Closed mmterpstra closed 8 years ago
This effects the following annotations: 1000gPhase1Indels.AF 1000gPhase1Indels.AFR_AF 1000gPhase1Indels.AMR_AF 1000gPhase1Indels.ASN_AF 1000gPhase1Indels.EUR_AF 1000gPhase1Snps.AF these are redundant annotations and can be filtered using dbsnfp fields: dbNSFP_1000Gp1_AF dbNSFP_1000Gp1_AFR_AC dbNSFP_1000Gp1_AFR_AF dbNSFP_1000Gp1_AMR_AF dbNSFP_1000Gp1_ASN_AF dbNSFP_1000Gp1_EUR_AF dbNSFP_ARIC5606_AA_AF
Also please note that the automatic filtering is not applied for these SNPs >> Do it manually!

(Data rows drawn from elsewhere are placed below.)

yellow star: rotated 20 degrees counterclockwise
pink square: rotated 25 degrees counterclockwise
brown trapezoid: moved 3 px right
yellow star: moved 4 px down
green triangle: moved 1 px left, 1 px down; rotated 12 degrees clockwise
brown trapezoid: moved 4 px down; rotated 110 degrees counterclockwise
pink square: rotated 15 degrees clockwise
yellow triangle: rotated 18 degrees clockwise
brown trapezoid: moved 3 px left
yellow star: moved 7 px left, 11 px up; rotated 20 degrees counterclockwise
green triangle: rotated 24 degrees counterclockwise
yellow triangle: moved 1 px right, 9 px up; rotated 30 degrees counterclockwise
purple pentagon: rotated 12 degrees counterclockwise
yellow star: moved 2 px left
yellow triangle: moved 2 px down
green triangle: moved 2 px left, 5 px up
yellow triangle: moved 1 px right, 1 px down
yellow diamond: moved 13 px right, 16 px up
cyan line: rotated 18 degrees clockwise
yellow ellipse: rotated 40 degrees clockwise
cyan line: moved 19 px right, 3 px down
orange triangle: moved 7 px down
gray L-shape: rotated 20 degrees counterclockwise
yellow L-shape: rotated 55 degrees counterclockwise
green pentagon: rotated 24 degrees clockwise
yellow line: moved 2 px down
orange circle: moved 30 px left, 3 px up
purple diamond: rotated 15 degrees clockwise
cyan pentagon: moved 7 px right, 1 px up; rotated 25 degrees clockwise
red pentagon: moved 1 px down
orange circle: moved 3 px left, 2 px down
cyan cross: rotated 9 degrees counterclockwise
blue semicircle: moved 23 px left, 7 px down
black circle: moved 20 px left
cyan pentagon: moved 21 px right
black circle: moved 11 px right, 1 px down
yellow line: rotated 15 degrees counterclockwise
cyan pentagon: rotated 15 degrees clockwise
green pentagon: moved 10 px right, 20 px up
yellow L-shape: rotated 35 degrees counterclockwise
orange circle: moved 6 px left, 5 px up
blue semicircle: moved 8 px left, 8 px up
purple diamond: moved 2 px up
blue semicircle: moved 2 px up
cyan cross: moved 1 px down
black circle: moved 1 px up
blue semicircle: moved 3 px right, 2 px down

This is a partial Bug because the current filtering still filters for the _Common high confidence Snps_ in the 1000 genomes project. The correct solution is to use the ftp-trace.ncbi.nih.gov/1000genomes/ftp/release/20130502/ALL.wgs.phase3_shapeit2_mvncall_integrated_v5b.20130502.sites.vcf.gz from the 1kg website.
todo:
update:
Testing shows that using different _files/samples_ and the new filtering criteria have a large effect. Now use same samples for validation.
effect(also filtered by other filters):
total filtered variants | count |
---|---|
1000gEURMAFgt0.02 | 0 |
1000gMAFgt0.02 | 80000 |
additive effect(not filtered by other filter):
filtered variants | count |
---|---|
1000gEURMAFgt0.02 | 0 |
1000gMAFgt0.02,1000gEURMAFgt0.02 | 0 |
1000gMAFgt0.02 | ~300 |
Effect(also filtered by other filters ):
total filtered variants | count |
---|---|
1000gEURMAFgt0.02 | ~112000 |
1000gMAFgt0.02 | ~115000 |
Additive effect(not filtered by other filter):
filtered variants | count |
---|---|
1000gEURMAFgt0.02 | ~200 |
1000gMAFgt0.02,1000gEURMAFgt0.02 | ~4000 |
1000gMAFgt0.02 | ~200 |
Test shows it works although needs better comparison.
fixed in GatkSnpEffVariantAnnotation.sh at commit c773177f9c3545a3c89280eb55754b4f16eb4e1a
The phase 1 snv annotations refer to a file without AF field. Resulting in missing AF fields.